La grande se conduit fort agréablement au lit (ce que je ne sais que par l'Asiate, mais c'est un bon juge). Elle a même la bonté de lui dire qu'elle aurait couché aussi volontiers avec moi ; ce dont je me doutais bien, mais qu'il n'était pas urgent d'expérimenter.
Pendant ce temps, je conserve avec la plus jeune la plus exquise politesse. Nous parlons de futilités, alors qu'elle attendait certainement quelques propositions plus convaincantes qu'auparavant, et surtout plus “personnelles” puisque nous étions seules ! La conversation étant venue sur les animaux, j'ai parlé longuement à cette petite fille de ton chien Marx, qui était si stupide, et de ton python, que je n'ai pas connu. Quand les autres filles revinrent, elles s'étonnèrent un peu de ne pas nous trouver au moins dans les bras l'un de l'autre, et je dis que je n'ai pas cherché à “endoctriner” la petite sœur. Tu imagines le dépit très apparent de celle-ci, furieuse surtout de la réelle désinvolture libertine que sa sœur aînée avait eu l'occasion de manifester, la faisant voir, elle, par contraste, comme une timide ou, ce qui est encore plus grave à ses yeux, comme un personnage quelconque et secondaire dans le couple où elle veut tenir la vedette.
Après cela, l'atmosphère était un peu gênée. La grande, dont la joie avait d'abord paru vivement, semblait fort inquiète en regardant sa sœur. On se sépare. On leur propose de revenir dîner le lendemain. La grande accepte tout de suite très gaiement ; et la petite aussi tout de suite après, pour ne pas avoir l'air d'aggraver son cas. Je croyais donc que nous reverrions le lendemain la grande toute seule, ce qui eût été à tous égards le mieux ; la petite se faisant excuser sous n'importe quel prétexte.
Or, cher Gianfranco, nous ne voyons personne le lendemain, sans autre signe de vie. Ce qui signifie que la colère de la petite a tout à fait paralysé sa sœur ; et leur a fait même oublier qu'il leur était facile d'envoyer quelque pneumatique insolemment poli, en disant par exemple qu'elles avaient tant à faire avec tant de leurs amours parisiennes...
Les sottes ― pour les juger collectivement comme il semble qu'elles le méritent ― n'y ont pensé que bien plus tard, et vraiment sans insolence ni finesse. Six jours plus tard, on nous a adressé les risibles constructions ci-jointes, du faux pneumatique laissé à une oublieuse amie ! Et, pour que tu ne puisses pas croire qu'elles avaient même vraiment quitté Paris, je te signalerai qu'au moment même où cette lettre nous arrivait, nous étions avec Antónia, laquelle nous parle spontanément de ces deux filles qu'elle a rencontréés la veille rue Gay-Lussac, l'une et les autres se trouvant en compagnie de différents pro-situs, qui ont ainsi le bonheur de développer et enrichir leurs relations (toute cette engeance est vouée à se connaître comme si l'Europe n'était qu'un gros village).
Voilà tout. Tu as donc mon rapport détaillé sur la question, peu sérieuse mais amusante et significative. Traite-les en conséquence, et fais-leur à Florence la réputation qu'elles méritent. »
(Lettre de Guy Debord à Gianfranco Sanguinetti du 18 juillet 1972.)

Transhumances

« Merci pour le lit ! Nous avons fait signe aux deux sœurs dont tu as tracé un portrait si intéressant, et nous espérons les voir incessamment. »

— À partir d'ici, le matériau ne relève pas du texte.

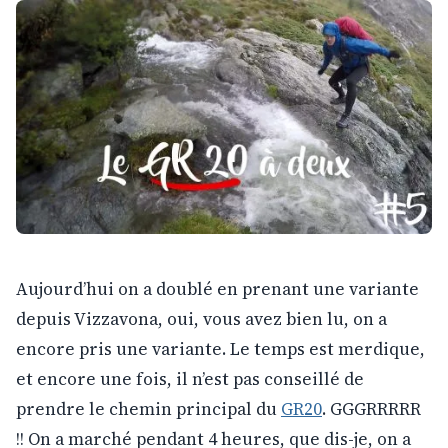
Aujourd’hui on a doublé en prenant une variante
depuis Vizzavona, oui, vous avez bien lu, on a
encore pris une variante. Le temps est merdique,
et encore une fois, il n’est pas conseillé de
prendre le chemin principal du
GR20
. GGGRRRRR
!! On a marché pendant 4 heures, que dis-je, on a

(Lettre de Guy Debord à Gianfranco Sanguinetti du 4 juillet 1972.)

Eléments de marsupiologie appliquée


« Nous viendrons à Florence autour du 20 juillet. Nous pensons amener notre charmant marsupial. Je voudrais donc que tu te procures d'ici là un lit moins incommode que celui que nous avions la dernière fois. Voici nos exigences : une largeur minimum d'un mètre quarante. Mais on veut bien un lit plus grand. »

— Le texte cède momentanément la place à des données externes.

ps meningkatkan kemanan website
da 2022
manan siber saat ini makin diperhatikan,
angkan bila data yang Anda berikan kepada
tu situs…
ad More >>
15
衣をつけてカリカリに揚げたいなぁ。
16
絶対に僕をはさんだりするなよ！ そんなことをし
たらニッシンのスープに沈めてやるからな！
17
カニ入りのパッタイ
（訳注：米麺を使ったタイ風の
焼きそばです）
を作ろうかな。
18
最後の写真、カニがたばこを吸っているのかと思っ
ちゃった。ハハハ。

(Lettre de Guy Debord à Gianfranco Sanguinetti du 17 juin 1972.)

Eléments de marsupiologie fondamentale

« Tes dernières observations confirment la tendance générale à la migration vers Florence des marsupiaux du monde entier. Ces intelligents animaux qui, dans la génération précédente, transhumaient plutôt vers Paris, ont senti avec un instinct sûr les transformations écologiques. On peut déjà en déduire qu'ils préfèrent les inondations aux vapeurs d'essence. Ceci n'est qu'une observation empirique, mais peut-être aura-t-elle un jour son utilité dans le développement de la marsupiologie fondamentale. En tout cas, on peut déjà conclure que le centre du Marsupialfeld doit être aussi le centre d'activité des marsupiologues internationaux. Pense à ma maison. »
(Lettre de Guy Debord à Gianfranco Sanguinetti du 13 décembre 1971.)

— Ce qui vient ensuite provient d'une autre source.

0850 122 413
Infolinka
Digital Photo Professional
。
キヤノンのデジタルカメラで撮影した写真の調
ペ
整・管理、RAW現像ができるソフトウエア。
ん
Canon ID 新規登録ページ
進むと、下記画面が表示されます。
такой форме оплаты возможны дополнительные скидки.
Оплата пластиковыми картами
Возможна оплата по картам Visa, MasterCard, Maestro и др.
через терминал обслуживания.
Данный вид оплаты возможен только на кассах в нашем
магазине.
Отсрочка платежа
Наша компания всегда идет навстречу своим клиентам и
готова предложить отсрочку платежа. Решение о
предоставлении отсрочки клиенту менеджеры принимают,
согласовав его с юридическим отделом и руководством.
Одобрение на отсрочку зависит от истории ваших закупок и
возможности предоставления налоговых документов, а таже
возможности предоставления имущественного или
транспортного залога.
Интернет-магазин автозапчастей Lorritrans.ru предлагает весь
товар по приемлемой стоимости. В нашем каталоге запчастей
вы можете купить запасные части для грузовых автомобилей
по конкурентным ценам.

vendredi 25 septembre 2009

La lecture, ce vice impuni


« La grappa était très bonne. Merci également pour le livre de l'Arétin. Je comprends fort bien le sens général (et notre lettre à De Donato m'a heureusement appris un mot essentiel ["Sgualdrina" (catin, salope)], que j'aurais peut-être pu tout de même décrypter en considérant sa fréquence). Pour goûter les plus fines nuances du texte, il me faudra obtenir la collaboration de quelque petite fille italienne. J'y penserai. »


(Lettre de Guy Debord à Gianfranco Sanguinetti, 6 novembre 1969.)

A propos de la VIIIe Conférence de l'I.S.




« Quels effectifs faut-il prévoir?
Voici, à ma connaissance, les derniers chiffres :
section française : 10
section américaine : 4
section italienne : 3
section scandinave : 1 ou 2
Donc le chiffre maximum serait 19 – on n'aura certainement aucun nouveau participant d'ici à septembre. Si l'on suppose que chacun n'amène qu'une fille, 19 lits seraient suffisants. Pour tout ce qui est au-delà, le fouriérisme offrira certainement les solutions adéquates. »
(Lettre de Guy Debord à la section italienne de l'I.S., 20 juin 1969)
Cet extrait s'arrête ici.